StuBass wrote:
Sly & his Family Stone had tremendous cultural impact. While JB may have been doing "funk"...Sly created a new style of band oriented "funk"...before P-Funk hit big (I don't know if anyone recalls the me telling the story of a gig I was doing in Detroit late 67 or early 68... when the guys I knew as The Parlaiments who wore suits and ties showed up in the audience in full "flower children" garb as P-Funk...the Mothership landed)...but Slys biggest impact perhaps was the formation of a multi racial "funk" ensemble. No Sly....The Red Hot Chili Peppers, KC & The Sunshine Band, and many others take an entirely different direction. There just weren't many mixed racial bands back then...and I'm not talking about so called blue eyed soul bands...white musicians trying to sound black.

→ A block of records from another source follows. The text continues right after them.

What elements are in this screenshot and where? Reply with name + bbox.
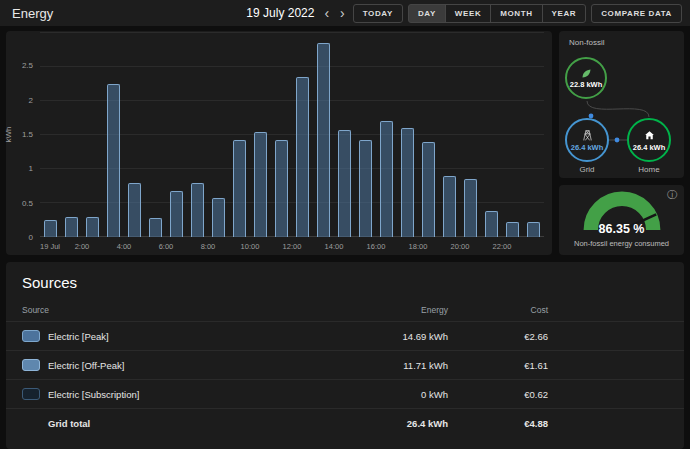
y-tick-label: 2.5 <box>22 61 33 70</box>
source-color-swatch <box>22 359 40 371</box>
chart-bar[interactable] <box>128 183 141 237</box>
page-title: Energy <box>12 6 53 21</box>
chart-bar[interactable] <box>107 84 120 237</box>
x-tick-label: 10:00 <box>241 242 260 251</box>
y-axis-unit-label: kWh <box>4 126 13 142</box>
source-energy: 26.4 kWh <box>333 418 448 429</box>
table-row[interactable]: Electric [Peak]14.69 kWh€2.66 <box>6 321 684 350</box>
column-source: Source <box>22 305 333 315</box>
chart-bar[interactable] <box>212 198 225 237</box>
x-tick-label: 19 Jul <box>40 242 60 251</box>
source-color-swatch <box>22 388 40 400</box>
chart-bar[interactable] <box>506 222 519 237</box>
tab-day[interactable]: DAY <box>408 4 446 23</box>
home-icon <box>643 129 656 142</box>
chart-bar[interactable] <box>464 179 477 237</box>
source-energy: 0 kWh <box>333 389 448 400</box>
chart-bar[interactable] <box>527 222 540 237</box>
y-tick-label: 1.5 <box>22 130 33 139</box>
table-row[interactable]: Grid total26.4 kWh€4.88 <box>6 408 684 437</box>
x-tick-label: 2:00 <box>75 242 90 251</box>
compare-data-button[interactable]: COMPARE DATA <box>591 4 682 23</box>
chart-bar[interactable] <box>65 217 78 237</box>
source-name: Electric [Peak] <box>48 331 109 342</box>
energy-distribution-card: Non-fossil 22.8 kWh 2 <box>559 31 684 178</box>
source-cost: €0.62 <box>448 389 548 400</box>
grid-value: 26.4 kWh <box>571 143 604 152</box>
tab-year[interactable]: YEAR <box>542 4 587 23</box>
chart-bar[interactable] <box>317 43 330 237</box>
grid-circle[interactable]: 26.4 kWh <box>565 118 609 162</box>
chart-bar[interactable] <box>191 183 204 237</box>
x-tick-label: 14:00 <box>325 242 344 251</box>
chart-bar[interactable] <box>359 140 372 237</box>
x-tick-label: 4:00 <box>117 242 132 251</box>
chart-bar[interactable] <box>338 130 351 237</box>
chart-bar[interactable] <box>170 191 183 237</box>
swatch-spacer <box>22 417 40 429</box>
gauge-label: Non-fossil energy consumed <box>559 239 684 248</box>
home-value: 26.4 kWh <box>633 143 666 152</box>
gauge-value: 86.35 % <box>559 222 684 236</box>
app-header: Energy 19 July 2022 ‹ › TODAY DAYWEEKMON… <box>0 0 690 26</box>
x-tick-label: 22:00 <box>493 242 512 251</box>
date-label: 19 July 2022 <box>246 6 314 20</box>
table-row[interactable]: Electric [Subscription]0 kWh€0.62 <box>6 379 684 408</box>
x-tick-label: 18:00 <box>409 242 428 251</box>
gridline <box>40 32 544 33</box>
transmission-tower-icon <box>581 129 594 142</box>
y-tick-label: 0 <box>29 233 33 242</box>
chart-plot <box>40 33 544 237</box>
chart-bar[interactable] <box>233 140 246 237</box>
today-button[interactable]: TODAY <box>353 4 403 23</box>
chart-bar[interactable] <box>149 218 162 237</box>
source-energy: 11.71 kWh <box>333 360 448 371</box>
source-energy: 14.69 kWh <box>333 331 448 342</box>
chart-bar[interactable] <box>86 217 99 237</box>
sources-title: Sources <box>6 262 684 299</box>
source-cost: €4.88 <box>448 418 548 429</box>
chart-bar[interactable] <box>275 140 288 237</box>
x-tick-label: 12:00 <box>283 242 302 251</box>
column-cost: Cost <box>448 305 548 315</box>
column-energy: Energy <box>333 305 448 315</box>
sources-table: SourceEnergyCostElectric [Peak]14.69 kWh… <box>6 299 684 437</box>
chart-bar[interactable] <box>296 77 309 237</box>
y-tick-label: 0.5 <box>22 198 33 207</box>
right-column: Non-fossil 22.8 kWh 2 <box>559 31 684 255</box>
y-tick-label: 2 <box>29 95 33 104</box>
y-tick-label: 1 <box>29 164 33 173</box>
chevron-right-icon[interactable]: › <box>337 6 348 20</box>
table-row[interactable]: Electric [Off-Peak]11.71 kWh€1.61 <box>6 350 684 379</box>
chart-y-axis: kWh 00.511.522.5 <box>6 31 38 237</box>
leaf-icon <box>580 67 592 79</box>
chart-bar[interactable] <box>44 220 57 237</box>
non-fossil-value: 22.8 kWh <box>570 80 603 89</box>
chart-bar[interactable] <box>422 142 435 237</box>
chart-bar[interactable] <box>254 132 267 237</box>
chart-bar[interactable] <box>380 121 393 237</box>
info-icon[interactable]: ⓘ <box>667 188 677 202</box>
chart-bar[interactable] <box>485 211 498 237</box>
source-name: Electric [Subscription] <box>48 389 139 400</box>
source-cost: €1.61 <box>448 360 548 371</box>
non-fossil-circle[interactable]: 22.8 kWh <box>565 57 607 99</box>
tab-month[interactable]: MONTH <box>490 4 542 23</box>
tab-week[interactable]: WEEK <box>445 4 491 23</box>
chart-bar[interactable] <box>401 128 414 237</box>
chart-bar[interactable] <box>443 176 456 237</box>
home-circle-label: Home <box>625 165 673 174</box>
chevron-left-icon[interactable]: ‹ <box>321 6 332 20</box>
home-circle[interactable]: 26.4 kWh <box>627 118 671 162</box>
range-tabs: DAYWEEKMONTHYEAR <box>408 4 586 23</box>
x-tick-label: 20:00 <box>451 242 470 251</box>
grid-circle-label: Grid <box>563 165 611 174</box>
x-tick-label: 6:00 <box>159 242 174 251</box>
non-fossil-gauge-card: ⓘ 86.35 % Non-fossil energy consumed <box>559 185 684 255</box>
header-controls: 19 July 2022 ‹ › TODAY DAYWEEKMONTHYEAR … <box>246 4 682 23</box>
flow-dot <box>615 138 620 143</box>
sources-table-header: SourceEnergyCost <box>6 299 684 321</box>
source-name: Electric [Off-Peak] <box>48 360 124 371</box>
x-tick-label: 8:00 <box>201 242 216 251</box>
chart-x-axis: 19 Jul2:004:006:008:0010:0012:0014:0016:… <box>40 239 544 253</box>
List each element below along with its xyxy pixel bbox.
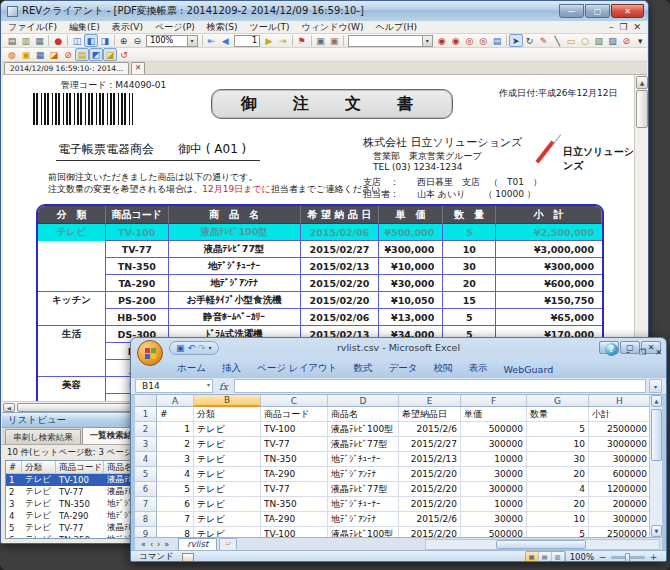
zoom-out-button[interactable]: −: [598, 552, 607, 562]
zoom-combo-dropdown-icon[interactable]: ▾: [187, 36, 197, 46]
annotation-icon[interactable]: ●: [51, 34, 65, 47]
column-header-A[interactable]: A: [157, 395, 194, 407]
image-icon[interactable]: ▧: [592, 34, 606, 47]
column-header-E[interactable]: E: [399, 395, 461, 407]
zoom-slider-thumb[interactable]: [625, 553, 630, 562]
ribbon-tab-2[interactable]: ページ レイアウト: [249, 360, 346, 377]
excel-vertical-scrollbar[interactable]: ▲ ▼: [649, 395, 662, 537]
list-column-header[interactable]: 商品コード: [56, 461, 104, 474]
print-preview-icon[interactable]: ▥: [19, 34, 33, 47]
grid-cell[interactable]: 2015/2/27: [399, 437, 461, 452]
grid-cell[interactable]: 液晶ﾃﾚﾋﾞ100型: [328, 527, 399, 537]
rev-titlebar[interactable]: REVクライアント - [PDF変換帳票 : 20141209-2 2014/1…: [1, 1, 648, 21]
workbook-restore-icon[interactable]: ❐: [639, 348, 646, 357]
column-header-B[interactable]: B: [194, 395, 261, 407]
sheet-nav-buttons[interactable]: «‹›»: [135, 540, 175, 549]
prev-page-icon[interactable]: ◀: [218, 34, 232, 47]
ribbon-tab-7[interactable]: WebGuard: [496, 362, 562, 377]
page-number-input[interactable]: [234, 35, 260, 47]
menu-item-2[interactable]: 表示(V): [106, 21, 149, 34]
document-tab[interactable]: 2014/12/09 16:59:10-: 2014...: [4, 62, 129, 74]
grid-cell[interactable]: TA-290: [261, 512, 328, 527]
formula-input[interactable]: [234, 379, 646, 393]
ribbon-tab-6[interactable]: 表示: [461, 360, 496, 377]
name-box[interactable]: B14▾: [135, 379, 213, 393]
grid-cell[interactable]: 1: [157, 422, 194, 437]
menu-item-1[interactable]: 編集(E): [63, 21, 106, 34]
sheet-nav-icon-3[interactable]: »: [162, 540, 171, 549]
grid-cell[interactable]: 2015/2/13: [399, 452, 461, 467]
protect-icon[interactable]: ▣: [19, 48, 33, 61]
grid-cell[interactable]: TN-350: [261, 452, 328, 467]
ribbon-tab-3[interactable]: 数式: [346, 360, 381, 377]
grid-cell[interactable]: 2: [157, 437, 194, 452]
zoom-in-button[interactable]: +: [649, 552, 658, 562]
workbook-minimize-icon[interactable]: –: [626, 348, 630, 357]
save-icon[interactable]: ▣: [176, 342, 185, 354]
formula-expand-icon[interactable]: ▾: [649, 379, 662, 393]
grid-cell[interactable]: 500000: [461, 527, 527, 537]
grid-cell[interactable]: 2015/2/20: [399, 482, 461, 497]
fx-icon[interactable]: fx: [219, 381, 228, 392]
menu-item-0[interactable]: ファイル(F): [2, 21, 63, 34]
list-column-header[interactable]: #: [6, 461, 22, 474]
grid-cell[interactable]: 商品コード: [261, 407, 328, 422]
column-header-F[interactable]: F: [461, 395, 527, 407]
photo-icon[interactable]: ▨: [606, 34, 620, 47]
ribbon-tab-5[interactable]: 校閲: [426, 360, 461, 377]
grid-cell[interactable]: TV-77: [261, 437, 328, 452]
view-mode-icon-0[interactable]: ▦: [526, 552, 539, 562]
excel-vscroll-thumb[interactable]: [651, 409, 662, 461]
row-header-6[interactable]: 6: [135, 482, 157, 497]
sheet-tab-rvlist[interactable]: rvlist: [178, 538, 217, 550]
grid-cell[interactable]: 3: [157, 452, 194, 467]
menu-item-4[interactable]: 検索(S): [201, 21, 244, 34]
grid-cell[interactable]: 300000: [461, 437, 527, 452]
row-header-4[interactable]: 4: [135, 452, 157, 467]
ribbon-tab-0[interactable]: ホーム: [169, 360, 214, 377]
search-memo-icon[interactable]: ▤: [490, 34, 504, 47]
grid-cell[interactable]: 300000: [589, 452, 651, 467]
view-mode-icon-1[interactable]: ▤: [539, 552, 552, 562]
help-icon[interactable]: ?: [605, 343, 618, 356]
ribbon-tab-1[interactable]: 挿入: [214, 360, 249, 377]
select-all-corner[interactable]: [135, 395, 157, 407]
grid-cell[interactable]: 地ﾃﾞｼﾞﾁｭｰﾅｰ: [328, 452, 399, 467]
excel-scroll-down-icon[interactable]: ▼: [651, 525, 662, 537]
grid-cell[interactable]: 500000: [461, 422, 527, 437]
row-header-8[interactable]: 8: [135, 512, 157, 527]
office-button[interactable]: [137, 340, 163, 366]
row-header-7[interactable]: 7: [135, 497, 157, 512]
more-tools-icon[interactable]: ▾: [633, 34, 647, 47]
seal-icon[interactable]: ◍: [5, 48, 19, 61]
grid-cell[interactable]: 2500000: [589, 527, 651, 537]
grid-cell[interactable]: TV-100: [261, 422, 328, 437]
grid-cell[interactable]: 30000: [461, 467, 527, 482]
qat-dropdown-icon[interactable]: ▾: [209, 342, 212, 354]
grid-cell[interactable]: 単価: [461, 407, 527, 422]
column-header-C[interactable]: C: [261, 395, 328, 407]
grid-cell[interactable]: 10000: [461, 452, 527, 467]
view-facing-icon[interactable]: ◧: [84, 34, 98, 47]
grid-cell[interactable]: TV-100: [261, 527, 328, 537]
undo-icon[interactable]: ↶: [188, 342, 196, 354]
export-icon[interactable]: ◪: [47, 48, 61, 61]
grid-cell[interactable]: TN-350: [261, 497, 328, 512]
column-header-H[interactable]: H: [589, 395, 651, 407]
pen-icon[interactable]: ✎: [537, 34, 551, 47]
list-column-header[interactable]: 分類: [22, 461, 56, 474]
zoom-out-icon[interactable]: ⊖: [130, 34, 144, 47]
grid-cell[interactable]: 数量: [527, 407, 589, 422]
stamp-icon[interactable]: ⊘: [619, 34, 633, 47]
grid-cell[interactable]: #: [157, 407, 194, 422]
user-icon[interactable]: ◩: [89, 48, 103, 61]
zoom-in-icon[interactable]: ⊕: [117, 34, 131, 47]
excel-scroll-up-icon[interactable]: ▲: [651, 395, 662, 407]
macro-record-icon[interactable]: [182, 553, 194, 562]
redo-icon[interactable]: ↷: [198, 342, 206, 354]
grid-cell[interactable]: 7: [157, 512, 194, 527]
grid-cell[interactable]: 希望納品日: [399, 407, 461, 422]
grid-cell[interactable]: テレビ: [194, 527, 261, 537]
last-page-icon[interactable]: ⇥: [276, 34, 290, 47]
grid-cell[interactable]: 4: [157, 467, 194, 482]
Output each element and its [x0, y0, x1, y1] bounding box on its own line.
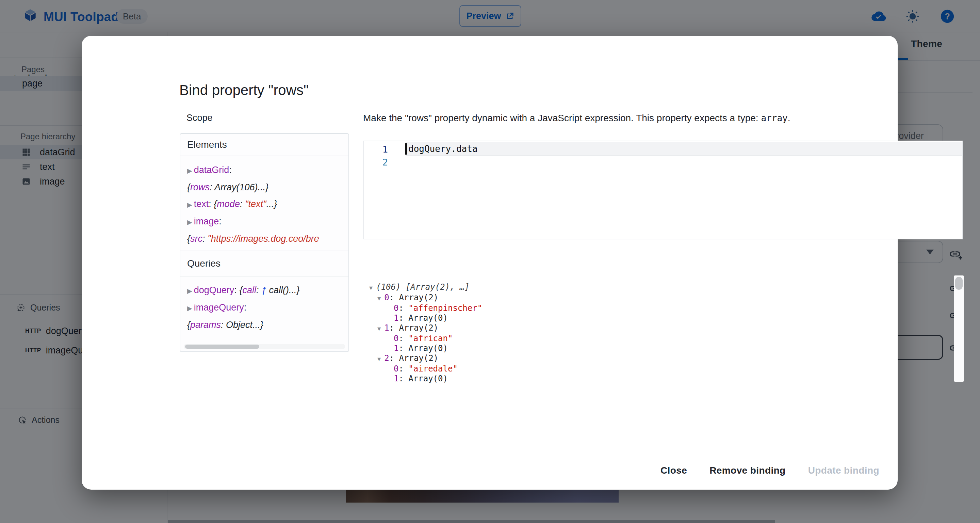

Let's not forget that Sly & The Family Stone's shift to funk signalled the symbolic end of the 60's hippy ideal. Every decade seems to have its symbolic end somehow - Buddy Holly dying, Presley in the Army, Little Richard giving up rock, Chuck Berry hauled off to jail and Jerry Lee Lewis blacklisted and the payola scandals all seeming to end the 50's. The 60's had deaths too - Hendrix, Joplin, Redding - plus the Beatles breaking up, Ross leaving the Supremes,. But the IMAGE of the 60's, particularly the late-60's, which has come to define the entire decade to a lot of people, that idyllic world where race isn't supposed to matter, gender isn't supposed to matter, everyone living in harmony, had two symbolic endings. The headline grabbing one was the Stones at Altamont, clearly. The musical one was Sly abandoning his early style (Hot Fun In The Sumemrtime almost seems like an archaic fading snapshot of the era, like a sendup of it almost) and then coming out with Thank You Falletinme Be Mice Elf Agin, Don't Call Me Nigger Whitey and Family Affair where it was obvious the peace, love and flowers had turned nasty, bitter, hostile and suspicious.
And how did the 70's rock scene turn out? With segregated "formatted" radio, audiences splitting on racial, gender and stylistic lines, cynical and aggressive styles of music coming to the forefront and the drug culture going from the psychedelic mind-expanding possibilities to paranoia and self-indulgence. All eerily presaged by Sly.